After a heated debate on Wednesday in the European Parliament in Strasbourg, MEPs voted by 418 to 218 in favour of legislation that tightens up the rules on failed asylum seekers and streamlines the deportation process.
The legislation contains provisions to force third-country nationals with a return decision to cooperate with the authorities and leave EU territory; the possibility of detention to prevent absconding; the removal to non-EU territory, including “return hubs”; and stricter rules for those who pose a security risk.
Removing irregular migrants with no right to remain has been a long-standing problem for EU countries. In 2025, the return rate was only 28 per cent, according to the European Commission, and this was still the highest return rate of the previous 10 years.

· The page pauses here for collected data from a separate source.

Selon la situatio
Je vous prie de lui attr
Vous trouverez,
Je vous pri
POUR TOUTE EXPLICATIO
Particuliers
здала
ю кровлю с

“With the Migration Pact [which came into effect in June] we secured the front door; today we secured the back door. The final piece of the European migration system is now in place,” Malik Azmani, a Dutch MEP rapporteur on the Returns regulation, told a press conference.
Today’s legislation, together with EU Pact on Migration and Asylum, is a response by European institutions and member states to growing concerns about the pace of migration to the bloc among EU citizens, who consistently rank it among their top priorities and support a common European policy on migration and asylum.

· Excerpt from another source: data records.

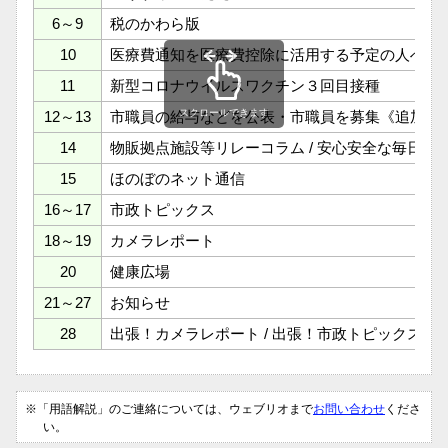
6～9
税のかわら版
10
医療費通知を医療費控除に活用する予定の人へ / 
11
新型コロナウイルスワクチン３回目接種
スクロールできます
12～13
市職員の給与などを公表・市職員を募集《追加募
14
物販拠点施設等リレーコラム / 安心安全な毎日の
15
ほのぼのネット通信
16～17
市政トピックス
18～19
カメラレポート
20
健康広場
21～27
お知らせ
28
出張！カメラレポート / 出張！市政トピックス
※「用語解説」のご連絡については、ウェブリオまで
お問い合わせ
くださ
い。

Though the rate of irregular migrants crossing Europe’s borders has been falling since 2021 – data from Frontex, the European Border and Coast Guard Agency, show that such arrivals fell by 26 per cent in 2025 to almost 178,000, less than half that in 2023 – asylum claims in 2023 and 2024 still reached over a million each year.

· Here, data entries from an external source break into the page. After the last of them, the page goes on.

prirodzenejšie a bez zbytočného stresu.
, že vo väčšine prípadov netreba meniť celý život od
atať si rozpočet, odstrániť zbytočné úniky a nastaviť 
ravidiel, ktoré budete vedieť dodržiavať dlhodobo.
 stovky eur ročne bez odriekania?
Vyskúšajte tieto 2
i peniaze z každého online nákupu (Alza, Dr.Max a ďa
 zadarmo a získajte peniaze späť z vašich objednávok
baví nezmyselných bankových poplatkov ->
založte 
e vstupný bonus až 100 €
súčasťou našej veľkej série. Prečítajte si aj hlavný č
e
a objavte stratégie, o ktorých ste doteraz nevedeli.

The legislation was also in part a response by the European Commission to the rightward shift of the EU’s parliament following the last European elections in 2014. This divide was reflected in the response to the vote, which was cheered by MEPs of the right-leaning party groupings like Patriots For Europe and the European Conservatives and Reformists Group, but greeted with shouts of “shame on you” by MEPs from left-leaning parties.
“This regulation tells everybody that it is us and not the smugglers deciding who can stay in the European Union and who must leave,” said Magnus Brunner, the EU’s commissioner for migration.
The idea of setting up deportation centres outside the bloc, once a fringe idea, is a central piece of today’s legislation and such “return hubs’ are being actively looked at by countries such as Denmark, Austria, Greece and Germany.
“Our goal is to conclude the first agreements for the creation of these structures in 2026, so that they are operational from 2027,” Kyriakos Mitsotakis, the Greek prime minister said on Sunday.
While seen by supporters as an important deterrent to migrants looking to illegally enter EU countries, the centres are controversial and have a poor track record of success. The Rwanda scheme of the previous Conservative government in the UK never got off the ground, while Italian-run facilities to process migrants in Albania have faced multiple legal challenges.